#### What is needed
Return only the line that contains "inversion in medusae of the genus Clytia" and each line after it, through the last line of the data below, copied exactly.

*** Material provided

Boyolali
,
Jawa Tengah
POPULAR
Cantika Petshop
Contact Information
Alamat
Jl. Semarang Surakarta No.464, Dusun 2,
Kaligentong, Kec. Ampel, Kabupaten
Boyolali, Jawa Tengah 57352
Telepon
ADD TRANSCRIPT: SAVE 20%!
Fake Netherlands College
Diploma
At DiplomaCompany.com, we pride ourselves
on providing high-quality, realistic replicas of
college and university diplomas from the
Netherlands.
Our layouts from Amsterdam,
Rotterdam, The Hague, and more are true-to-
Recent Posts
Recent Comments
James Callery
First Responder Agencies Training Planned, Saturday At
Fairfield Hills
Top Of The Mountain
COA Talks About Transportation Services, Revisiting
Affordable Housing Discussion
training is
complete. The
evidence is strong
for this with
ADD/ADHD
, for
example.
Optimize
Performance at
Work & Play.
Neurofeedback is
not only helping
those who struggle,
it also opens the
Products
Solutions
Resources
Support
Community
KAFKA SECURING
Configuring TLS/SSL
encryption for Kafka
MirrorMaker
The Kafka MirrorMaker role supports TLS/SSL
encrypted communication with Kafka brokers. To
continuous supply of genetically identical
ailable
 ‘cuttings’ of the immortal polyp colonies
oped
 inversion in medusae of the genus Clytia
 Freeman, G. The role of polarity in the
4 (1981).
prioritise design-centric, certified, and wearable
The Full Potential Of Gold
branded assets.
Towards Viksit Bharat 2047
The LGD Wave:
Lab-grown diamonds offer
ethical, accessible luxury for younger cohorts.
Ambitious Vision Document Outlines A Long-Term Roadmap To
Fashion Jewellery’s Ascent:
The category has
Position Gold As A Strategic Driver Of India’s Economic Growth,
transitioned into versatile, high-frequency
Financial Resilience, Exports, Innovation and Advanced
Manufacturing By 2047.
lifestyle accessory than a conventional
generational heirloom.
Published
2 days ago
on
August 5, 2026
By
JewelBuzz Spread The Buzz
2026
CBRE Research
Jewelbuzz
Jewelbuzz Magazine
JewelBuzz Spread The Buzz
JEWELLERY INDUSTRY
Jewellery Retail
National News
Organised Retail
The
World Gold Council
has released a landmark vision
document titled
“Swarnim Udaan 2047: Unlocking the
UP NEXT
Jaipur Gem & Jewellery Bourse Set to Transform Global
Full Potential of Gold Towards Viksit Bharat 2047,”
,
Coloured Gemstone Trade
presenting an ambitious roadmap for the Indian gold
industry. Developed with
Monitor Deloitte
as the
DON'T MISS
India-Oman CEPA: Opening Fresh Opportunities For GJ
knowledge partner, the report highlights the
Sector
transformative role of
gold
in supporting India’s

******

#### Problem solution
 inversion in medusae of the genus Clytia
 Freeman, G. The role of polarity in the
4 (1981).
prioritise design-centric, certified, and wearable
The Full Potential Of Gold
branded assets.
Towards Viksit Bharat 2047
The LGD Wave:
Lab-grown diamonds offer
ethical, accessible luxury for younger cohorts.
Ambitious Vision Document Outlines A Long-Term Roadmap To
Fashion Jewellery’s Ascent:
The category has
Position Gold As A Strategic Driver Of India’s Economic Growth,
transitioned into versatile, high-frequency
Financial Resilience, Exports, Innovation and Advanced
Manufacturing By 2047.
lifestyle accessory than a conventional
generational heirloom.
Published
2 days ago
on
August 5, 2026
By
JewelBuzz Spread The Buzz
2026
CBRE Research
Jewelbuzz
Jewelbuzz Magazine
JewelBuzz Spread The Buzz
JEWELLERY INDUSTRY
Jewellery Retail
National News
Organised Retail
The
World Gold Council
has released a landmark vision
document titled
“Swarnim Udaan 2047: Unlocking the
UP NEXT
Jaipur Gem & Jewellery Bourse Set to Transform Global
Full Potential of Gold Towards Viksit Bharat 2047,”
,
Coloured Gemstone Trade
presenting an ambitious roadmap for the Indian gold
industry. Developed with
Monitor Deloitte
as the
DON'T MISS
India-Oman CEPA: Opening Fresh Opportunities For GJ
knowledge partner, the report highlights the
Sector
transformative role of
gold
in supporting India’s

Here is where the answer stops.